===== MATERIAL TO PROCESS

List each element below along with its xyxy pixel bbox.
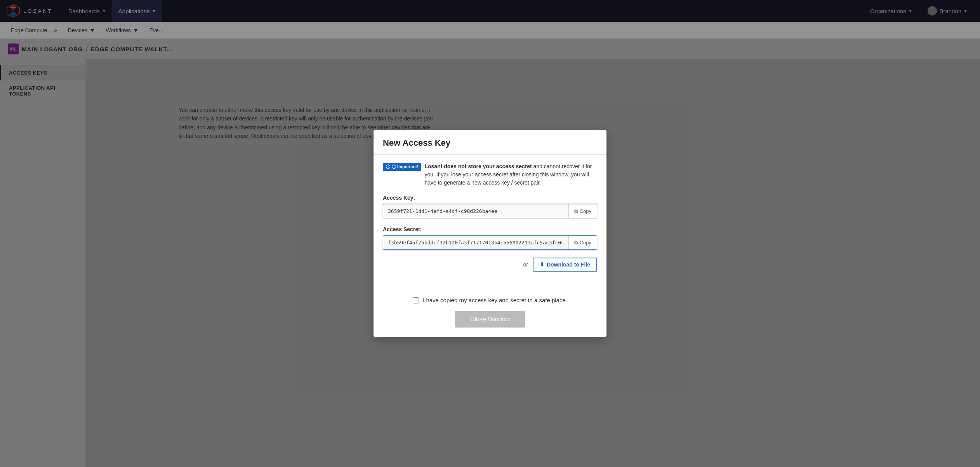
access-key-input-wrapper: ⧉ Copy xyxy=(383,204,597,218)
download-to-file-button[interactable]: ⬇ Download to File xyxy=(533,258,597,272)
modal-title: New Access Key xyxy=(383,138,597,148)
close-window-button[interactable]: Close Window xyxy=(455,311,525,328)
confirm-section: I have copied my access key and secret t… xyxy=(374,289,606,337)
info-icon: ⓘ xyxy=(386,164,390,170)
download-row: or ⬇ Download to File xyxy=(383,258,597,272)
access-secret-input[interactable] xyxy=(383,236,568,249)
access-key-label: Access Key: xyxy=(383,195,597,201)
important-text: Losant does not store your access secret… xyxy=(424,162,597,187)
access-key-field-group: Access Key: ⧉ Copy xyxy=(383,195,597,218)
confirm-label: I have copied my access key and secret t… xyxy=(423,297,567,303)
access-secret-field-group: Access Secret: ⧉ Copy xyxy=(383,226,597,250)
important-badge: ⓘ ⓘ Important! xyxy=(383,163,421,171)
or-text: or xyxy=(523,261,528,268)
modal-divider xyxy=(374,281,606,281)
modal-header: New Access Key xyxy=(374,130,606,155)
access-secret-input-wrapper: ⧉ Copy xyxy=(383,235,597,250)
copy-icon: ⧉ xyxy=(574,208,578,214)
copy-secret-icon: ⧉ xyxy=(574,240,578,246)
access-secret-copy-button[interactable]: ⧉ Copy xyxy=(568,236,597,249)
new-access-key-modal: New Access Key ⓘ ⓘ Important! Losant doe… xyxy=(374,130,606,337)
confirm-checkbox[interactable] xyxy=(413,297,419,303)
download-icon: ⬇ xyxy=(540,261,544,268)
access-key-input[interactable] xyxy=(383,204,568,218)
important-banner: ⓘ ⓘ Important! Losant does not store you… xyxy=(383,162,597,187)
modal-backdrop: New Access Key ⓘ ⓘ Important! Losant doe… xyxy=(0,0,980,467)
modal-body: ⓘ ⓘ Important! Losant does not store you… xyxy=(374,155,606,281)
access-secret-label: Access Secret: xyxy=(383,226,597,232)
confirm-checkbox-row: I have copied my access key and secret t… xyxy=(383,297,597,303)
access-key-copy-button[interactable]: ⧉ Copy xyxy=(568,204,597,218)
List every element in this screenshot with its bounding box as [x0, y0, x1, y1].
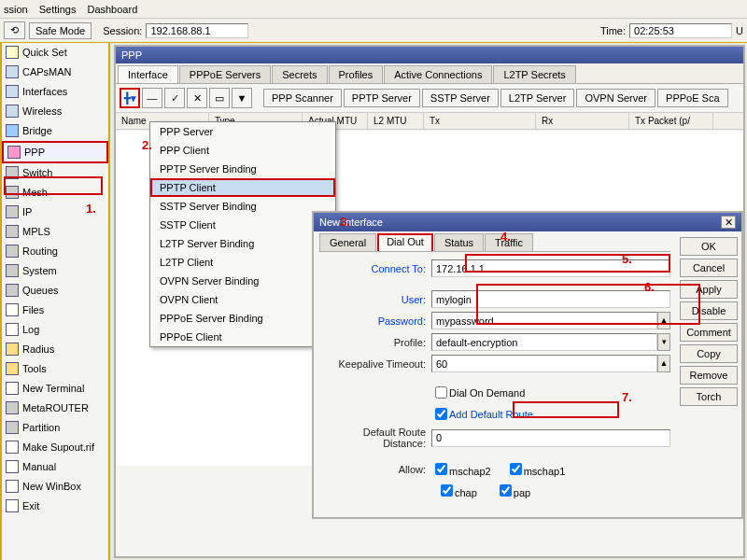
sidebar-item-ip[interactable]: IP — [2, 203, 108, 222]
sidebar-item-label: MetaROUTER — [22, 402, 89, 413]
dropdown-item-ovpn-server-binding[interactable]: OVPN Server Binding — [150, 272, 335, 290]
sidebar-item-make-supout-rif[interactable]: Make Supout.rif — [2, 438, 108, 457]
sidebar-item-capsman[interactable]: CAPsMAN — [2, 63, 108, 82]
button-pppoe-sca[interactable]: PPPoE Sca — [657, 89, 727, 107]
profile-dropdown-icon[interactable]: ▾ — [657, 333, 670, 351]
column-header[interactable]: Tx Packet (p/ — [629, 113, 713, 129]
column-header[interactable]: L2 MTU — [368, 113, 424, 129]
sidebar-item-mesh[interactable]: Mesh — [2, 183, 108, 203]
dropdown-item-ovpn-client[interactable]: OVPN Client — [150, 290, 335, 309]
filter-button[interactable]: ▼ — [232, 88, 252, 108]
sidebar-item-new-winbox[interactable]: New WinBox — [2, 477, 108, 497]
dialog-button-cancel[interactable]: Cancel — [680, 259, 738, 277]
undo-button[interactable]: ⟲ — [4, 21, 25, 39]
dropdown-item-pptp-client[interactable]: PPTP Client — [150, 178, 335, 197]
password-input[interactable] — [431, 312, 657, 329]
allow-chap[interactable]: chap — [437, 482, 477, 499]
dropdown-item-l2tp-server-binding[interactable]: L2TP Server Binding — [150, 234, 335, 253]
dropdown-item-l2tp-client[interactable]: L2TP Client — [150, 253, 335, 272]
dial-on-demand-checkbox[interactable] — [435, 386, 447, 399]
safe-mode-button[interactable]: Safe Mode — [29, 22, 92, 39]
sidebar-item-interfaces[interactable]: Interfaces — [2, 82, 108, 102]
ppp-tab-profiles[interactable]: Profiles — [329, 65, 384, 83]
dialog-button-remove[interactable]: Remove — [680, 366, 738, 385]
sidebar-icon — [6, 166, 19, 179]
sidebar-item-log[interactable]: Log — [2, 320, 108, 340]
sidebar-item-routing[interactable]: Routing — [2, 242, 108, 261]
sidebar-item-queues[interactable]: Queues — [2, 281, 108, 301]
dialog-button-torch[interactable]: Torch — [680, 387, 738, 406]
dropdown-item-pptp-server-binding[interactable]: PPTP Server Binding — [150, 160, 335, 178]
connect-to-input[interactable] — [431, 259, 670, 277]
button-l2tp-server[interactable]: L2TP Server — [500, 89, 575, 107]
sidebar-item-radius[interactable]: Radius — [2, 340, 108, 359]
dropdown-item-ppp-server[interactable]: PPP Server — [150, 122, 335, 141]
sidebar-icon — [6, 343, 19, 356]
dialog-button-apply[interactable]: Apply — [680, 280, 738, 299]
dialog-button-disable[interactable]: Disable — [680, 301, 738, 320]
dropdown-item-sstp-server-binding[interactable]: SSTP Server Binding — [150, 197, 335, 216]
dialog-button-ok[interactable]: OK — [680, 237, 738, 256]
sidebar-item-switch[interactable]: Switch — [2, 163, 108, 183]
button-ppp-scanner[interactable]: PPP Scanner — [263, 89, 342, 107]
menu-dashboard[interactable]: Dashboard — [87, 4, 137, 15]
sidebar-item-ppp[interactable]: PPP — [2, 141, 108, 163]
sidebar-item-tools[interactable]: Tools — [2, 359, 108, 379]
sidebar-item-manual[interactable]: Manual — [2, 457, 108, 477]
sidebar-item-system[interactable]: System — [2, 261, 108, 281]
ppp-tab-interface[interactable]: Interface — [118, 65, 178, 83]
dialog-tab-general[interactable]: General — [319, 233, 376, 251]
comment-button[interactable]: ▭ — [209, 88, 230, 108]
allow-mschap1[interactable]: mschap1 — [506, 460, 566, 478]
ppp-tab-l2tp-secrets[interactable]: L2TP Secrets — [493, 65, 575, 83]
add-dropdown: PPP ServerPPP ClientPPTP Server BindingP… — [149, 121, 336, 347]
keepalive-input[interactable] — [431, 355, 657, 372]
dropdown-item-pppoe-server-binding[interactable]: PPPoE Server Binding — [150, 309, 335, 328]
dialog-button-copy[interactable]: Copy — [680, 344, 738, 363]
sidebar-item-quick-set[interactable]: Quick Set — [2, 43, 108, 63]
default-route-distance-input[interactable] — [431, 429, 670, 447]
add-button[interactable]: ╋▾ — [120, 88, 140, 108]
user-input[interactable] — [431, 290, 670, 308]
menu-session[interactable]: ssion — [4, 4, 28, 15]
dialog-button-comment[interactable]: Comment — [680, 323, 738, 342]
disable-button[interactable]: ✕ — [187, 88, 207, 108]
sidebar-item-new-terminal[interactable]: New Terminal — [2, 379, 108, 399]
profile-select[interactable] — [431, 333, 657, 351]
column-header[interactable]: Rx — [536, 113, 629, 129]
button-sstp-server[interactable]: SSTP Server — [422, 89, 499, 107]
sidebar-icon — [6, 205, 19, 218]
dropdown-item-pppoe-client[interactable]: PPPoE Client — [150, 328, 335, 346]
dropdown-item-ppp-client[interactable]: PPP Client — [150, 141, 335, 160]
sidebar-item-files[interactable]: Files — [2, 301, 108, 320]
ppp-tab-secrets[interactable]: Secrets — [272, 65, 327, 83]
add-default-route-checkbox[interactable] — [435, 408, 447, 420]
sidebar-item-mpls[interactable]: MPLS — [2, 222, 108, 242]
remove-button[interactable]: — — [142, 88, 162, 108]
button-ovpn-server[interactable]: OVPN Server — [576, 89, 655, 107]
sidebar-item-bridge[interactable]: Bridge — [2, 121, 108, 141]
column-header[interactable]: Tx — [424, 113, 536, 129]
dialog-tab-status[interactable]: Status — [434, 233, 484, 251]
sidebar-item-label: Tools — [22, 363, 47, 374]
close-icon[interactable]: ✕ — [721, 216, 736, 229]
dialog-tab-traffic[interactable]: Traffic — [485, 233, 533, 251]
allow-mschap2[interactable]: mschap2 — [431, 460, 491, 478]
enable-button[interactable]: ✓ — [164, 88, 185, 108]
dropdown-item-sstp-client[interactable]: SSTP Client — [150, 216, 335, 234]
keepalive-toggle-icon[interactable]: ▲ — [657, 355, 670, 372]
profile-label: Profile: — [319, 337, 431, 348]
button-pptp-server[interactable]: PPTP Server — [344, 89, 420, 107]
menu-settings[interactable]: Settings — [39, 4, 77, 15]
sidebar-item-wireless[interactable]: Wireless — [2, 102, 108, 121]
sidebar-item-exit[interactable]: Exit — [2, 497, 108, 516]
sidebar-icon — [6, 105, 19, 118]
sidebar-item-metarouter[interactable]: MetaROUTER — [2, 399, 108, 418]
dialog-tab-dial-out[interactable]: Dial Out — [377, 233, 433, 251]
password-toggle-icon[interactable]: ▲ — [657, 312, 670, 329]
sidebar-item-partition[interactable]: Partition — [2, 418, 108, 438]
sidebar-item-label: New WinBox — [22, 481, 81, 492]
allow-pap[interactable]: pap — [496, 482, 530, 499]
ppp-tab-pppoe-servers[interactable]: PPPoE Servers — [179, 65, 271, 83]
ppp-tab-active-connections[interactable]: Active Connections — [384, 65, 492, 83]
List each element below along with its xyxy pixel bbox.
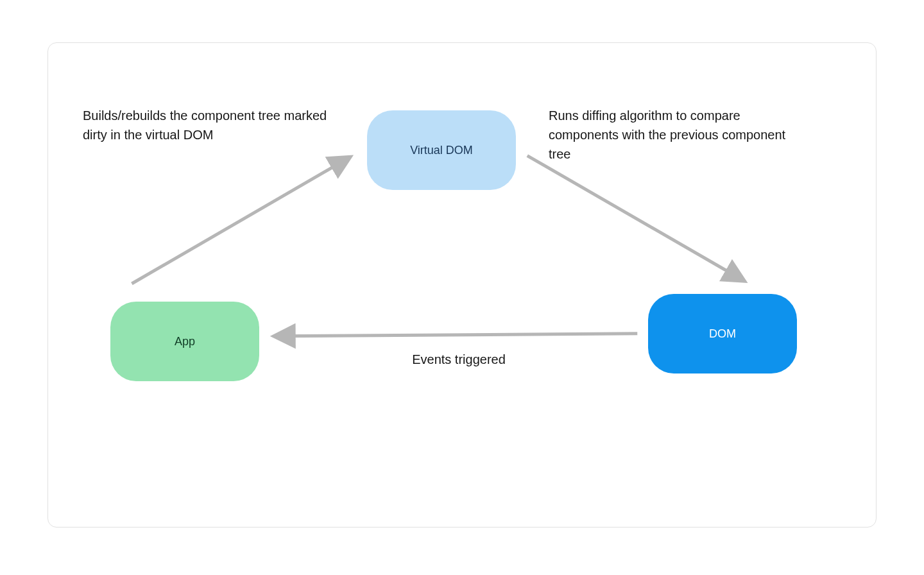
node-app-label: App <box>175 335 195 348</box>
arrow-dom-to-app <box>277 334 638 336</box>
arrow-app-to-virtual-dom <box>132 159 348 284</box>
node-virtual-dom-label: Virtual DOM <box>410 144 473 157</box>
diagram-canvas: Virtual DOM App DOM Builds/rebuilds the … <box>48 43 876 527</box>
annotation-build-rebuild: Builds/rebuilds the component tree marke… <box>83 106 336 144</box>
node-dom: DOM <box>648 294 797 373</box>
annotation-diffing: Runs diffing algorithm to compare compon… <box>549 106 786 164</box>
arrow-virtual-dom-to-dom <box>527 156 742 280</box>
diagram-frame: Virtual DOM App DOM Builds/rebuilds the … <box>47 42 877 528</box>
node-dom-label: DOM <box>709 327 736 341</box>
node-app: App <box>110 302 259 381</box>
node-virtual-dom: Virtual DOM <box>367 110 516 190</box>
annotation-events: Events triggered <box>395 350 523 369</box>
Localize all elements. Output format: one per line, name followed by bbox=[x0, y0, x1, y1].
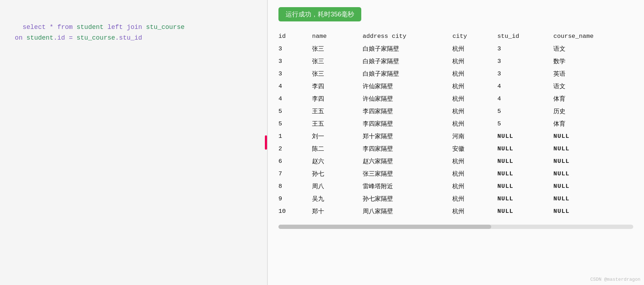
table-cell: 体育 bbox=[553, 92, 633, 105]
table-cell: 李四家隔壁 bbox=[363, 142, 453, 155]
table-row: 9吴九孙七家隔壁杭州NULLNULL bbox=[278, 192, 633, 205]
table-header-row: id name address city city stu_id course_… bbox=[278, 30, 633, 42]
table-cell: NULL bbox=[497, 180, 553, 192]
table-cell: 郑十 bbox=[312, 205, 363, 218]
table-cell: 3 bbox=[497, 68, 553, 80]
table-cell: 杭州 bbox=[452, 42, 497, 55]
col-header-city: city bbox=[452, 30, 497, 42]
table-cell: 5 bbox=[497, 118, 553, 130]
table-row: 3张三白娘子家隔壁杭州3数学 bbox=[278, 55, 633, 68]
table-cell: 杭州 bbox=[452, 68, 497, 80]
table-cell: NULL bbox=[497, 205, 553, 218]
table-cell: 10 bbox=[278, 205, 312, 218]
table-cell: 雷峰塔附近 bbox=[363, 180, 453, 192]
table-cell: 5 bbox=[497, 105, 553, 118]
table-cell: NULL bbox=[497, 192, 553, 205]
table-cell: NULL bbox=[553, 155, 633, 168]
table-cell: 3 bbox=[278, 55, 312, 68]
code-content[interactable]: select * from student left join stu_cour… bbox=[7, 11, 260, 54]
col-header-address: address city bbox=[363, 30, 453, 42]
table-cell: 3 bbox=[497, 55, 553, 68]
table-cell: 语文 bbox=[553, 42, 633, 55]
table-cell: 刘一 bbox=[312, 130, 363, 142]
table-cell: 5 bbox=[278, 118, 312, 130]
table-row: 7孙七张三家隔壁杭州NULLNULL bbox=[278, 168, 633, 180]
table-cell: 白娘子家隔壁 bbox=[363, 42, 453, 55]
table-row: 4李四许仙家隔壁杭州4语文 bbox=[278, 80, 633, 92]
table-row: 3张三白娘子家隔壁杭州3语文 bbox=[278, 42, 633, 55]
table-cell: NULL bbox=[553, 205, 633, 218]
table-cell: 3 bbox=[278, 42, 312, 55]
table-cell: 张三家隔壁 bbox=[363, 168, 453, 180]
table-cell: 河南 bbox=[452, 130, 497, 142]
table-row: 1刘一郑十家隔壁河南NULLNULL bbox=[278, 130, 633, 142]
table-cell: 许仙家隔壁 bbox=[363, 80, 453, 92]
table-cell: NULL bbox=[553, 168, 633, 180]
watermark: CSDN @masterdragon bbox=[590, 277, 640, 282]
table-cell: 1 bbox=[278, 130, 312, 142]
scrollbar-thumb[interactable] bbox=[278, 225, 491, 229]
table-cell: 体育 bbox=[553, 118, 633, 130]
table-cell: NULL bbox=[497, 155, 553, 168]
divider-bar bbox=[265, 135, 267, 150]
table-cell: 陈二 bbox=[312, 142, 363, 155]
table-cell: 杭州 bbox=[452, 192, 497, 205]
table-cell: 4 bbox=[497, 92, 553, 105]
table-cell: 语文 bbox=[553, 80, 633, 92]
table-cell: 白娘子家隔壁 bbox=[363, 55, 453, 68]
code-editor: select * from student left join stu_cour… bbox=[0, 0, 268, 285]
table-cell: 孙七家隔壁 bbox=[363, 192, 453, 205]
table-cell: 5 bbox=[278, 105, 312, 118]
table-row: 8周八雷峰塔附近杭州NULLNULL bbox=[278, 180, 633, 192]
table-cell: 6 bbox=[278, 155, 312, 168]
table-cell: 4 bbox=[278, 92, 312, 105]
table-row: 5王五李四家隔壁杭州5体育 bbox=[278, 118, 633, 130]
table-cell: NULL bbox=[497, 168, 553, 180]
table-cell: 杭州 bbox=[452, 118, 497, 130]
table-row: 6赵六赵六家隔壁杭州NULLNULL bbox=[278, 155, 633, 168]
table-cell: 杭州 bbox=[452, 168, 497, 180]
table-cell: 4 bbox=[497, 80, 553, 92]
table-cell: 吴九 bbox=[312, 192, 363, 205]
horizontal-scrollbar[interactable] bbox=[278, 225, 633, 229]
table-cell: 4 bbox=[278, 80, 312, 92]
table-cell: 李四家隔壁 bbox=[363, 105, 453, 118]
table-cell: 3 bbox=[278, 68, 312, 80]
table-cell: NULL bbox=[553, 180, 633, 192]
table-cell: 8 bbox=[278, 180, 312, 192]
table-cell: 数学 bbox=[553, 55, 633, 68]
table-cell: 白娘子家隔壁 bbox=[363, 68, 453, 80]
table-cell: 周八家隔壁 bbox=[363, 205, 453, 218]
table-cell: 杭州 bbox=[452, 155, 497, 168]
col-header-id: id bbox=[278, 30, 312, 42]
table-cell: 张三 bbox=[312, 68, 363, 80]
table-cell: 周八 bbox=[312, 180, 363, 192]
table-cell: NULL bbox=[497, 142, 553, 155]
col-header-name: name bbox=[312, 30, 363, 42]
table-cell: 杭州 bbox=[452, 180, 497, 192]
col-header-course-name: course_name bbox=[553, 30, 633, 42]
table-cell: 王五 bbox=[312, 105, 363, 118]
table-cell: 7 bbox=[278, 168, 312, 180]
table-cell: 英语 bbox=[553, 68, 633, 80]
table-cell: 孙七 bbox=[312, 168, 363, 180]
table-cell: 历史 bbox=[553, 105, 633, 118]
table-row: 4李四许仙家隔壁杭州4体育 bbox=[278, 92, 633, 105]
table-row: 3张三白娘子家隔壁杭州3英语 bbox=[278, 68, 633, 80]
table-cell: 杭州 bbox=[452, 80, 497, 92]
table-row: 10郑十周八家隔壁杭州NULLNULL bbox=[278, 205, 633, 218]
table-cell: 王五 bbox=[312, 118, 363, 130]
table-cell: 杭州 bbox=[452, 55, 497, 68]
table-cell: NULL bbox=[553, 192, 633, 205]
table-cell: 杭州 bbox=[452, 92, 497, 105]
table-row: 2陈二李四家隔壁安徽NULLNULL bbox=[278, 142, 633, 155]
success-badge: 运行成功，耗时356毫秒 bbox=[278, 7, 361, 21]
table-cell: NULL bbox=[553, 130, 633, 142]
table-cell: 9 bbox=[278, 192, 312, 205]
table-cell: 3 bbox=[497, 42, 553, 55]
table-cell: 许仙家隔壁 bbox=[363, 92, 453, 105]
table-cell: 杭州 bbox=[452, 205, 497, 218]
table-cell: 李四 bbox=[312, 80, 363, 92]
table-cell: NULL bbox=[553, 142, 633, 155]
table-cell: 赵六家隔壁 bbox=[363, 155, 453, 168]
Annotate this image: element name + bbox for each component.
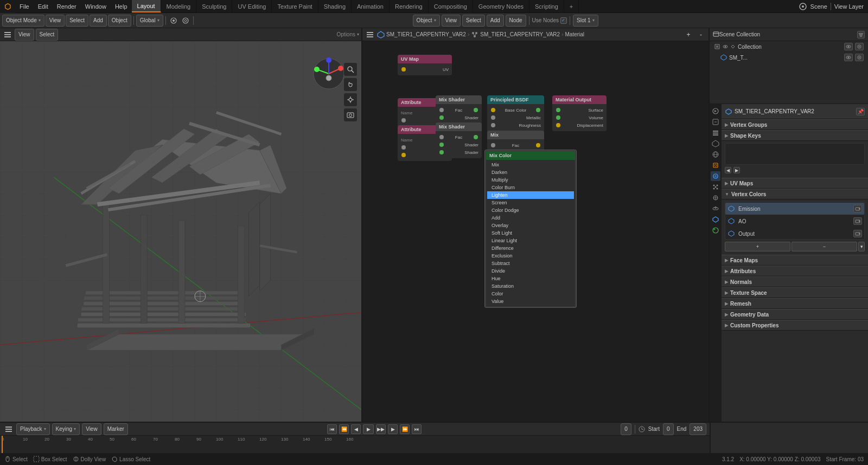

==========

[PROBLEM STATEMENT] Every line above that includes the string "from" needs to be copied.

[WRITTEN REPLY]
code-content[interactable]: select * from student left join stu_cour… bbox=[7, 11, 260, 54]
code-editor: select * from student left join stu_cour… bbox=[0, 0, 268, 285]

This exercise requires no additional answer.